┌──

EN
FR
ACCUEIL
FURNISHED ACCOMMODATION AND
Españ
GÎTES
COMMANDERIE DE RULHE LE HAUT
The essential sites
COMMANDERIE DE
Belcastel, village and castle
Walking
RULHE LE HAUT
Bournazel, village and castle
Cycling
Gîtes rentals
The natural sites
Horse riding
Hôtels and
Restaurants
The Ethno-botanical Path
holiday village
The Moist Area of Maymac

└──

YOUR INSTRUCTIONS:
Repeat the whole listing exactly, line for line.

RESULT OF THE EXERCISE:
EN
FR
ACCUEIL
FURNISHED ACCOMMODATION AND
Españ
GÎTES
COMMANDERIE DE RULHE LE HAUT
The essential sites
COMMANDERIE DE
Belcastel, village and castle
Walking
RULHE LE HAUT
Bournazel, village and castle
Cycling
Gîtes rentals
The natural sites
Horse riding
Hôtels and
Restaurants
The Ethno-botanical Path
holiday village
The Moist Area of Maymac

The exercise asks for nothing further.